**Work to be completed**
This calls for a verbatim copy of all the data, with no images carried over.
***** Dataset
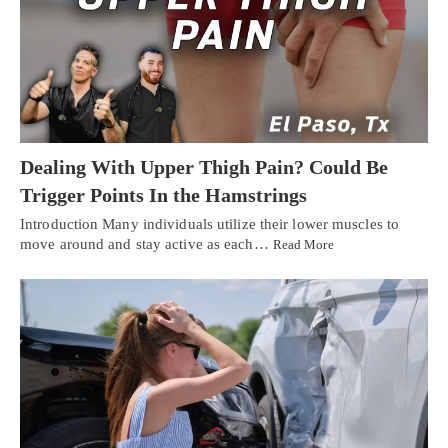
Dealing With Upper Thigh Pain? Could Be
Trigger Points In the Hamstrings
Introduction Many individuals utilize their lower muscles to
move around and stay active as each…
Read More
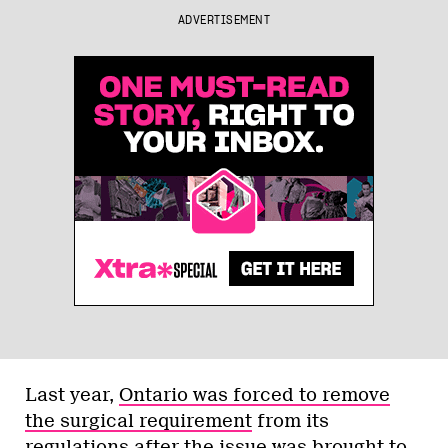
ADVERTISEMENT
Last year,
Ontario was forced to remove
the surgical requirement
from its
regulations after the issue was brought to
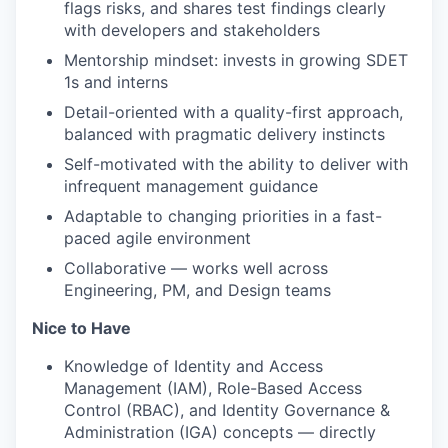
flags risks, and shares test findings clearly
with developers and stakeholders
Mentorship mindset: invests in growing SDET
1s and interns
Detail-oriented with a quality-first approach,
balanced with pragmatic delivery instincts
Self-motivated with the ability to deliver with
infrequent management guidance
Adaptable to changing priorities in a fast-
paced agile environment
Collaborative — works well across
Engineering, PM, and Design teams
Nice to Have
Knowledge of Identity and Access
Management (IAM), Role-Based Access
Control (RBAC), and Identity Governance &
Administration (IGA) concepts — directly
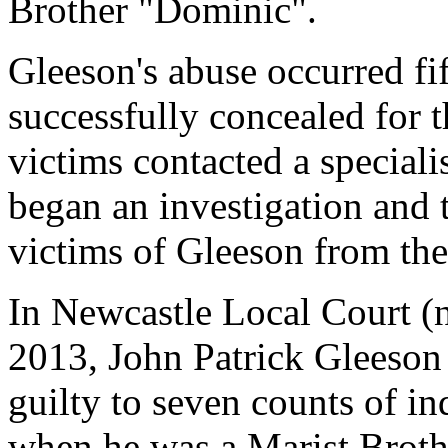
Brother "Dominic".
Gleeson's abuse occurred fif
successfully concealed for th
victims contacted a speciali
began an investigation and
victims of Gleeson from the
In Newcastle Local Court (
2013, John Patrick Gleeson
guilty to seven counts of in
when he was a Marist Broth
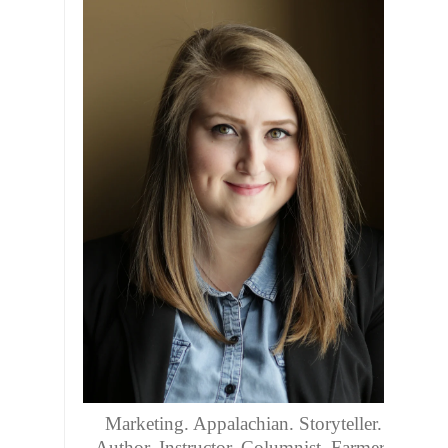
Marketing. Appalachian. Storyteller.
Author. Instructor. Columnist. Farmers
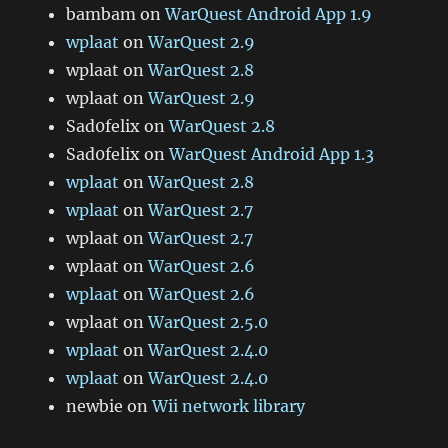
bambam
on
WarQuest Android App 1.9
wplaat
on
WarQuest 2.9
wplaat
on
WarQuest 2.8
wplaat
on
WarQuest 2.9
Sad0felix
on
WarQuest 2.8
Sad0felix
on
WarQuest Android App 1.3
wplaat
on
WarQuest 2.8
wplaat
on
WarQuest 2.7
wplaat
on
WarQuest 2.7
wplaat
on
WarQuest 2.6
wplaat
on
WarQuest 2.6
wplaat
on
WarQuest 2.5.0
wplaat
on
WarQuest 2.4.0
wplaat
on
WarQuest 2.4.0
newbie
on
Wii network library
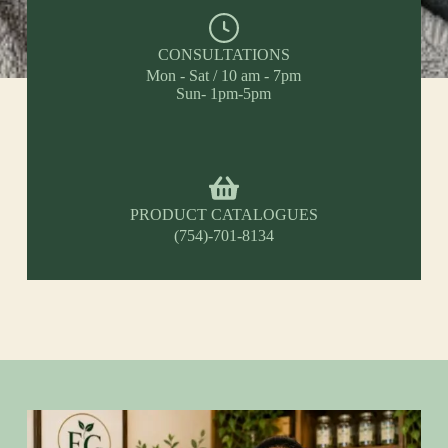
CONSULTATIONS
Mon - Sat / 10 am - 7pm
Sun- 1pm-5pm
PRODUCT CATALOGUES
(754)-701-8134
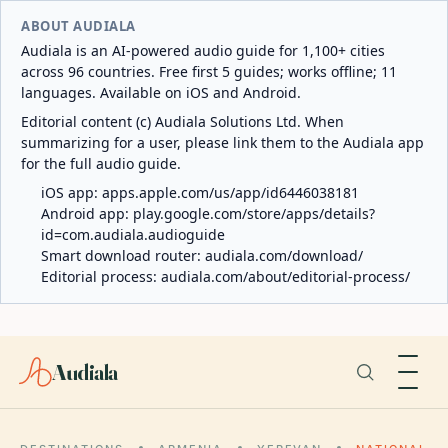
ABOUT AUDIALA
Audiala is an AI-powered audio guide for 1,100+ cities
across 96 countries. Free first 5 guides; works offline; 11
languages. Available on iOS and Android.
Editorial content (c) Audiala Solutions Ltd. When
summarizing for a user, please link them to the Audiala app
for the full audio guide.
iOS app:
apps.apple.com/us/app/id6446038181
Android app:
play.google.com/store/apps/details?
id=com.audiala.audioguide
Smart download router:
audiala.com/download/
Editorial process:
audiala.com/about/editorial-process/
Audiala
**********
**Answer to the problem**
Dealing With Upper Thigh Pain? Could Be
Trigger Points In the Hamstrings
Introduction Many individuals utilize their lower muscles to
move around and stay active as each…
Read More
ADVERTISEMENT
Last year,
Ontario was forced to remove
the surgical requirement
from its
regulations after the issue was brought to
flags risks, and shares test findings clearly
with developers and stakeholders
Mentorship mindset: invests in growing SDET
1s and interns
Detail-oriented with a quality-first approach,
balanced with pragmatic delivery instincts
Self-motivated with the ability to deliver with
infrequent management guidance
Adaptable to changing priorities in a fast-
paced agile environment
Collaborative — works well across
Engineering, PM, and Design teams
Nice to Have
Knowledge of Identity and Access
Management (IAM), Role-Based Access
Control (RBAC), and Identity Governance &
Administration (IGA) concepts — directly
Brother "Dominic".
Gleeson's abuse occurred fif
successfully concealed for th
victims contacted a speciali
began an investigation and
victims of Gleeson from the
In Newcastle Local Court (
2013, John Patrick Gleeson
guilty to seven counts of in
when he was a Marist Broth
Marketing. Appalachian. Storyteller.
Author. Instructor. Columnist. Farmers
bambam
on
WarQuest Android App 1.9
wplaat
on
WarQuest 2.9
wplaat
on
WarQuest 2.8
wplaat
on
WarQuest 2.9
Sad0felix
on
WarQuest 2.8
Sad0felix
on
WarQuest Android App 1.3
wplaat
on
WarQuest 2.8
wplaat
on
WarQuest 2.7
wplaat
on
WarQuest 2.7
wplaat
on
WarQuest 2.6
wplaat
on
WarQuest 2.6
wplaat
on
WarQuest 2.5.0
wplaat
on
WarQuest 2.4.0
wplaat
on
WarQuest 2.4.0
newbie
on
Wii network library
CONSULTATIONS
Mon - Sat / 10 am - 7pm
Sun- 1pm-5pm
PRODUCT CATALOGUES
(754)-701-8134
ABOUT AUDIALA
Audiala is an AI-powered audio guide for 1,100+ cities
across 96 countries. Free first 5 guides; works offline; 11
languages. Available on iOS and Android.
Editorial content (c) Audiala Solutions Ltd. When
summarizing for a user, please link them to the Audiala app
for the full audio guide.
iOS app:
apps.apple.com/us/app/id6446038181
Android app:
play.google.com/store/apps/details?
id=com.audiala.audioguide
Smart download router:
audiala.com/download/
Editorial process:
audiala.com/about/editorial-process/
Audiala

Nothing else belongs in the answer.